## Provided data

= Beginning of Section =

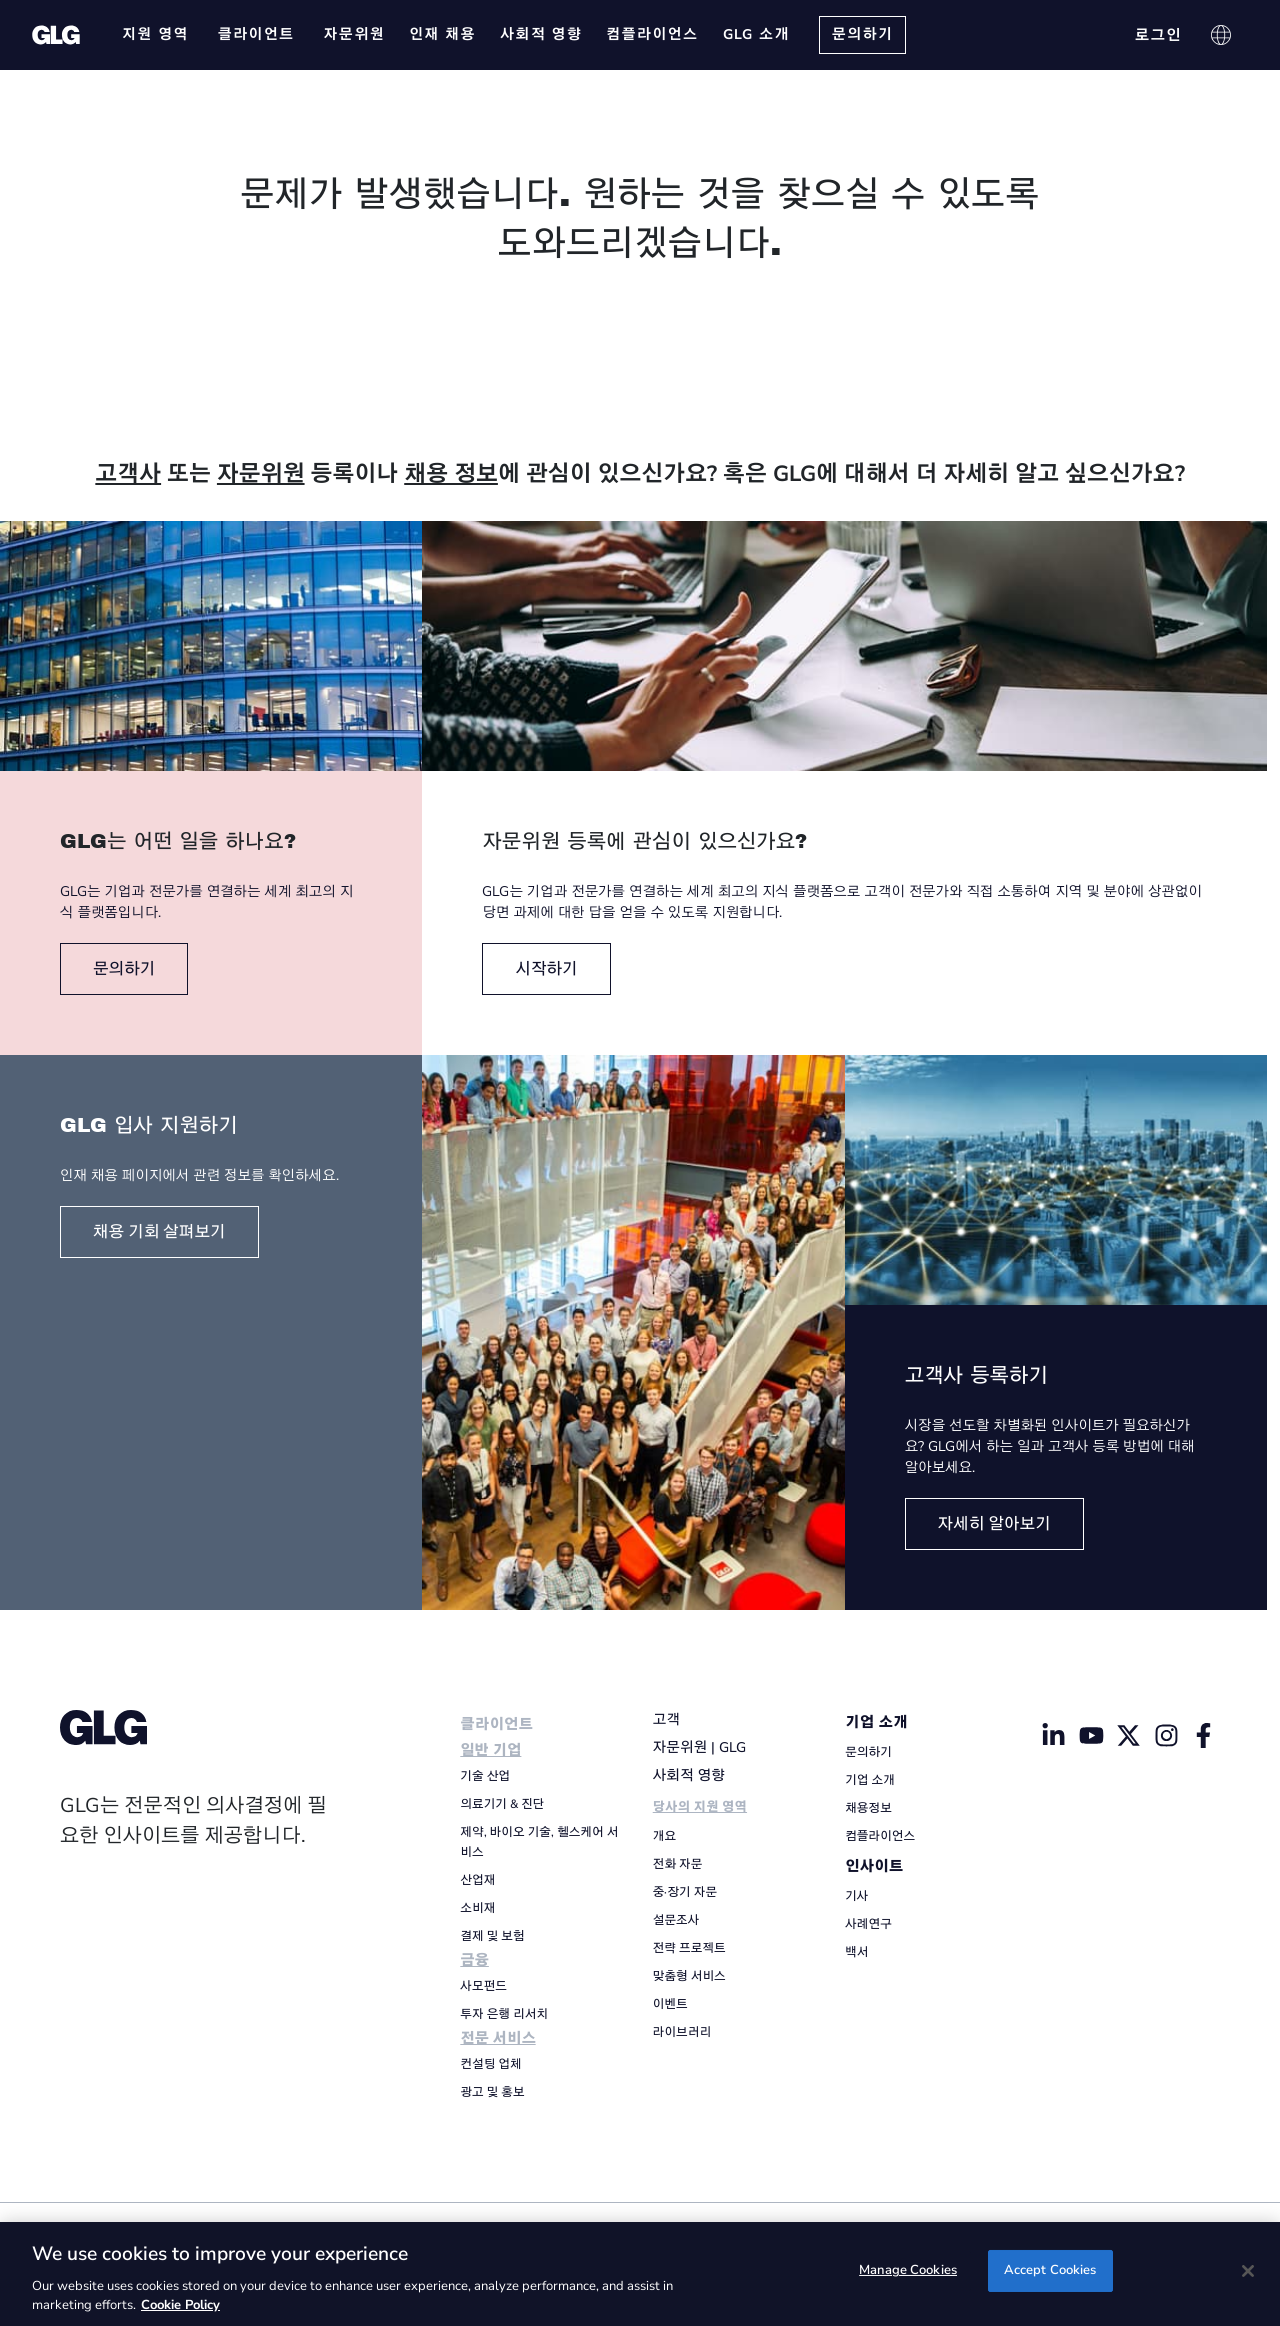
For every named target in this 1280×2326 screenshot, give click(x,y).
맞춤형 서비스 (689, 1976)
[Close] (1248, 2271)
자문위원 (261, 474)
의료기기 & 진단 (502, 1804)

= End of Section =
= Beginning of Section =

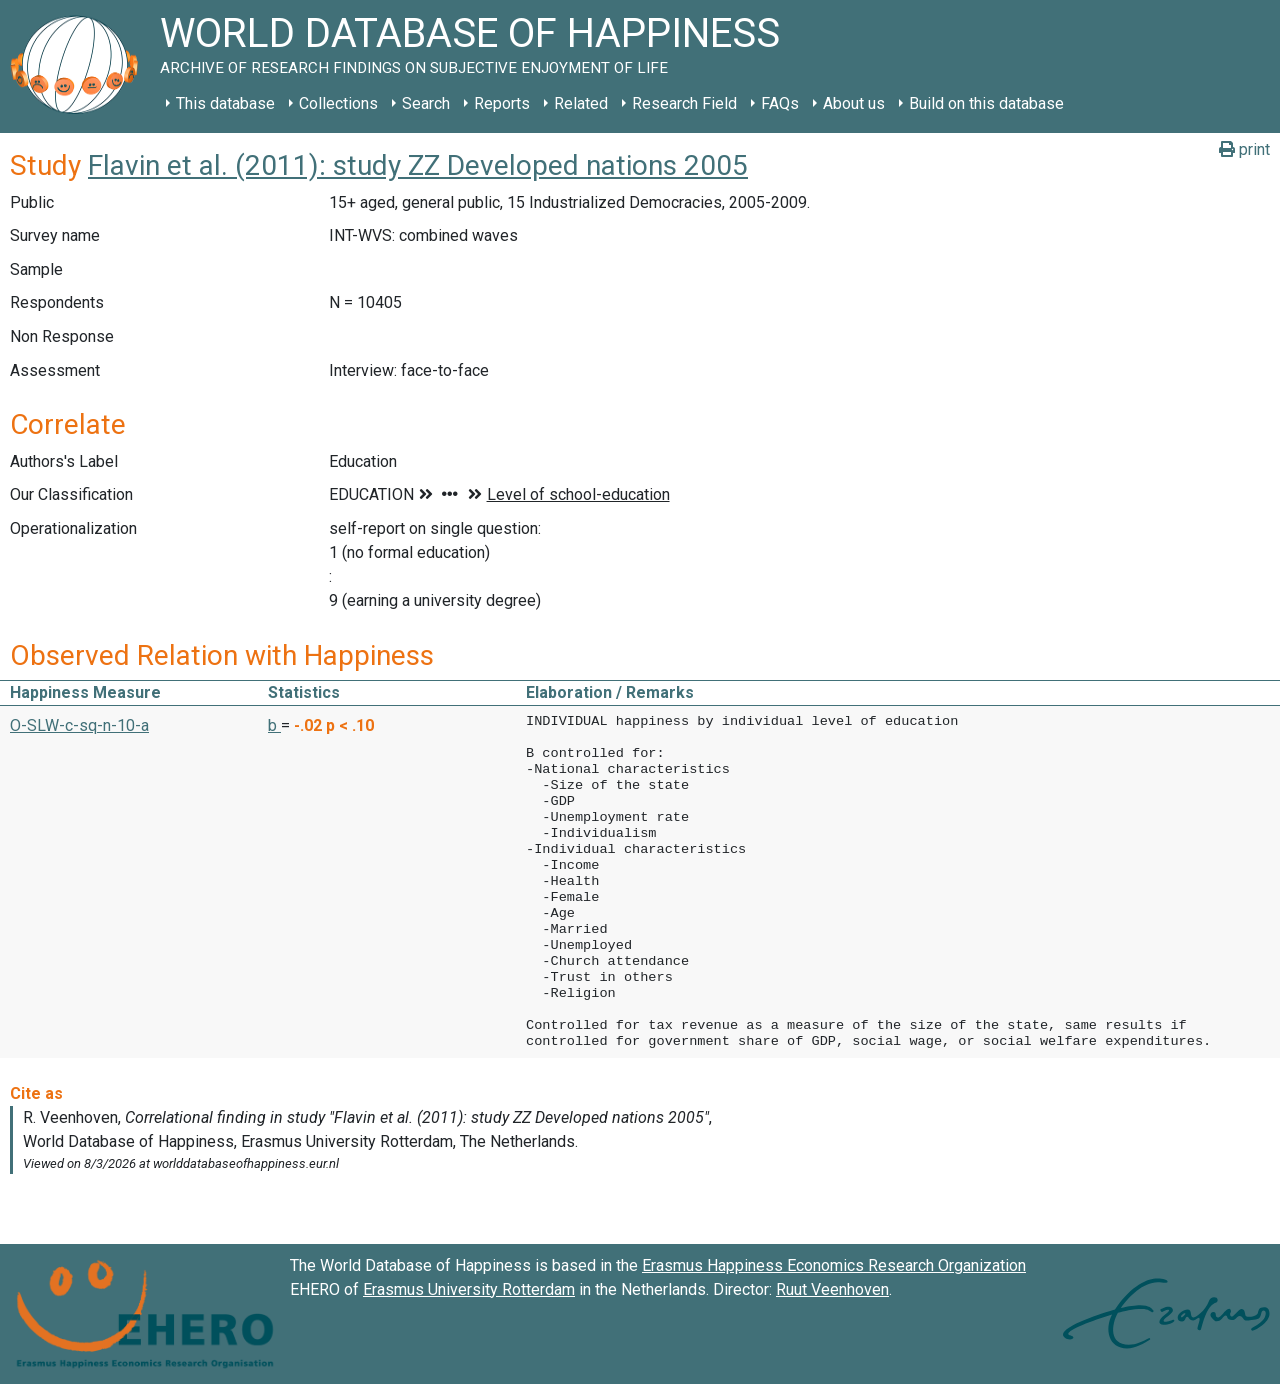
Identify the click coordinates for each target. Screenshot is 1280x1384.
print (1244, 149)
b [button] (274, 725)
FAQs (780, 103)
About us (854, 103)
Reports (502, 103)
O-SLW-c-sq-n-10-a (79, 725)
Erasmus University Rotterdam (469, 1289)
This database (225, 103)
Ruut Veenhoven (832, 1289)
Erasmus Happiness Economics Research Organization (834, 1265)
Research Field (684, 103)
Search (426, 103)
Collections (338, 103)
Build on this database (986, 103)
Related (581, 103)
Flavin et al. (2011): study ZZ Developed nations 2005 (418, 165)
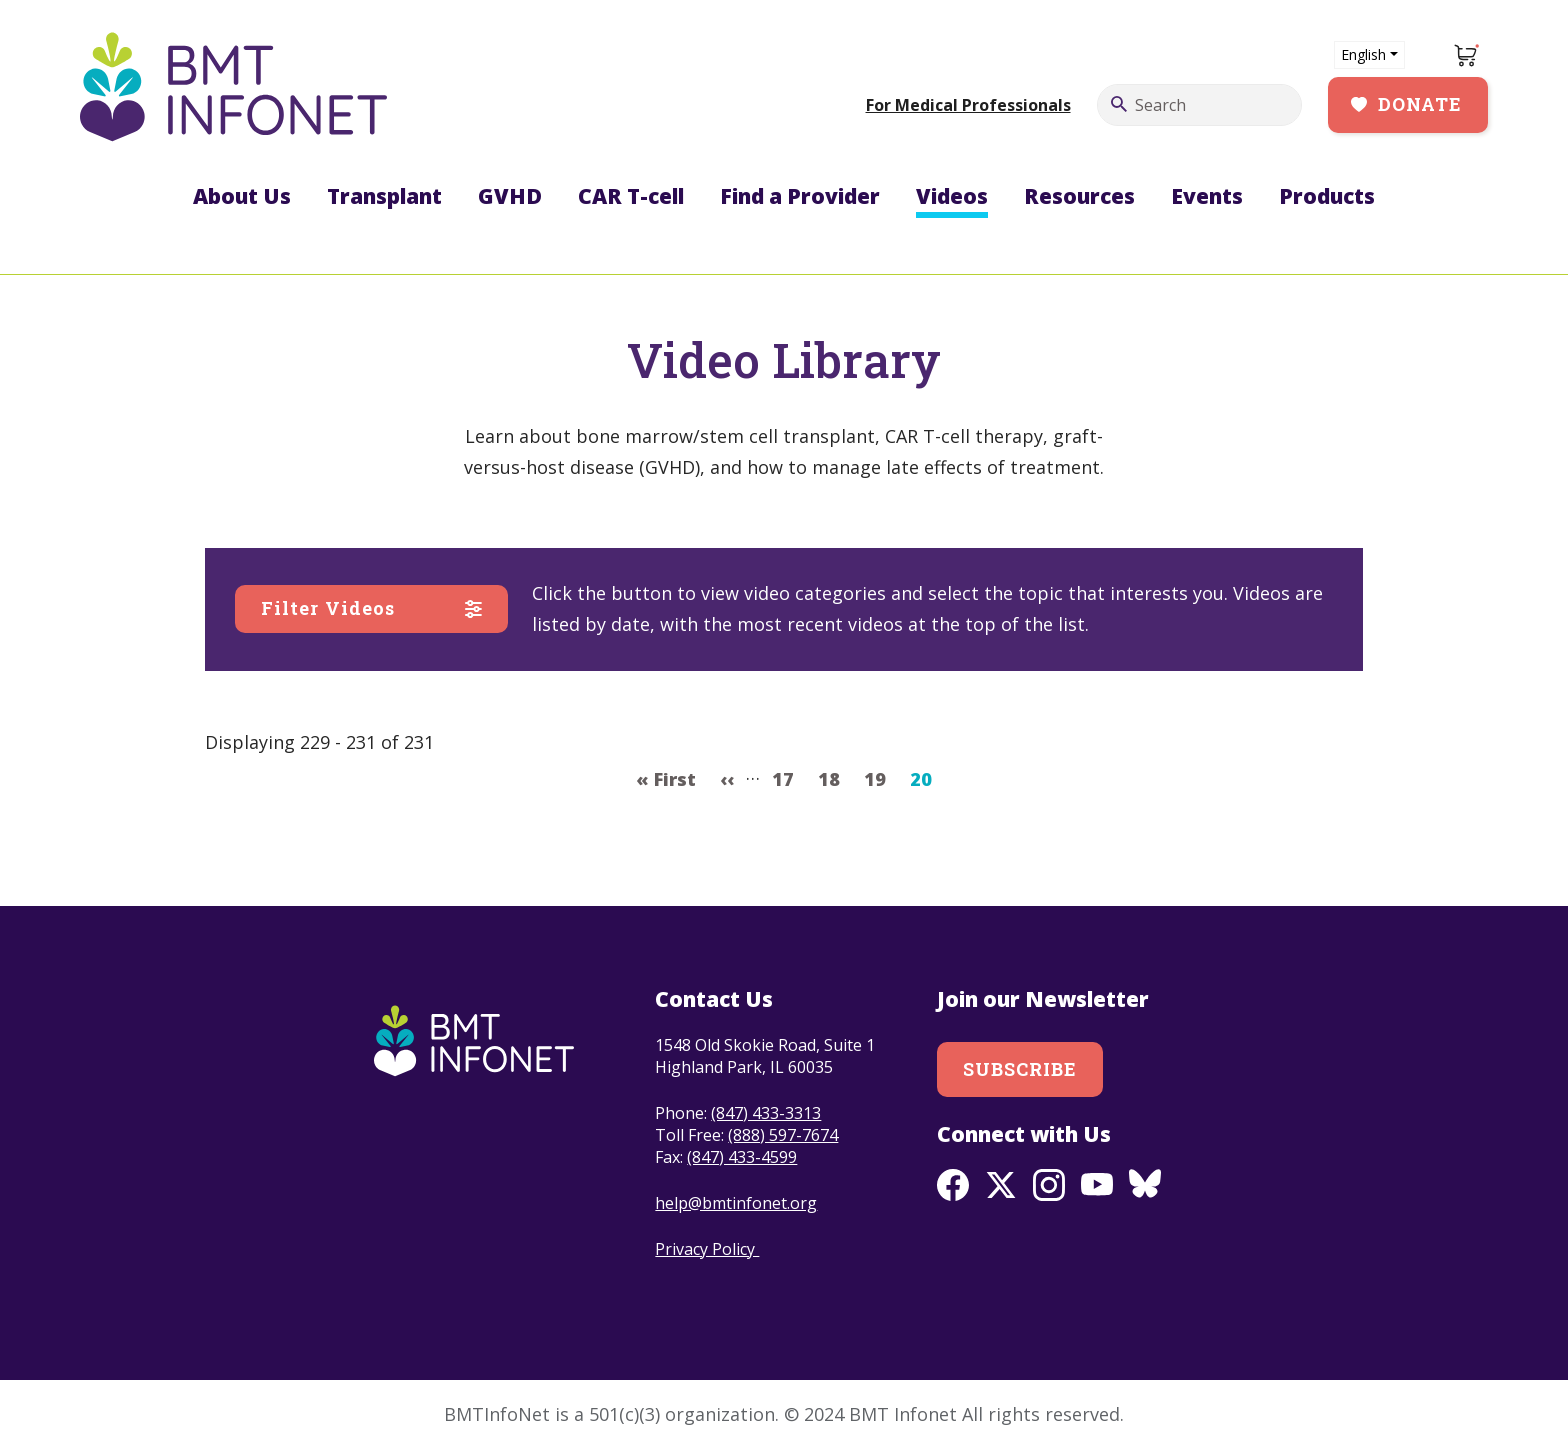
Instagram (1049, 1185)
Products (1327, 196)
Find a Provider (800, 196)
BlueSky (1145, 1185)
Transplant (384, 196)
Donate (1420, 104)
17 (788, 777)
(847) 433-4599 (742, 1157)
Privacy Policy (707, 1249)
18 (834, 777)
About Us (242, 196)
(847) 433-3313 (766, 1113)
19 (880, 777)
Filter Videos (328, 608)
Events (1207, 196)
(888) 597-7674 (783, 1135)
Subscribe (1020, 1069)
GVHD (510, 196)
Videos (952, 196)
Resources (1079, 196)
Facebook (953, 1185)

= End of Section =
= Beginning of Section =

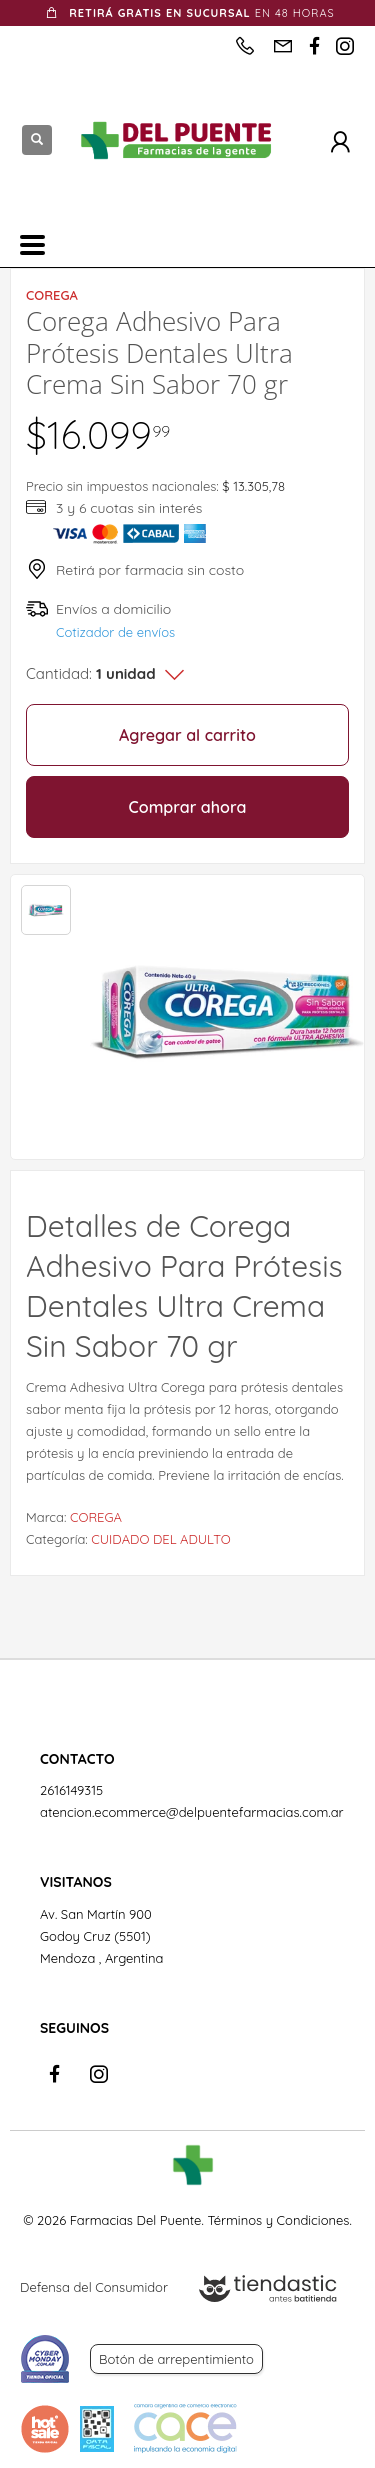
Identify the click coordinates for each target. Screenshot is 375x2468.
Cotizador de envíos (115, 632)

= End of Section =

## Problem
Exactly the lines starting at the one above with "Build on this database (986, 103)" and ending at the one with "Facebook (953, 1185)" should be printed, and nothing else. Omit the pictures.

## Exercise result
Build on this database (986, 103)
Related (581, 103)
Flavin et al. (2011): study ZZ Developed nations 2005 (418, 165)
Instagram (1049, 1185)
Products (1327, 196)
Find a Provider (800, 196)
BlueSky (1145, 1185)
Transplant (384, 196)
Donate (1420, 104)
17 (788, 777)
(847) 433-4599 (742, 1157)
Privacy Policy (707, 1249)
18 (834, 777)
About Us (242, 196)
(847) 433-3313 (766, 1113)
19 (880, 777)
Filter Videos (328, 608)
Events (1207, 196)
(888) 597-7674 (783, 1135)
Subscribe (1020, 1069)
GVHD (510, 196)
Videos (952, 196)
Resources (1079, 196)
Facebook (953, 1185)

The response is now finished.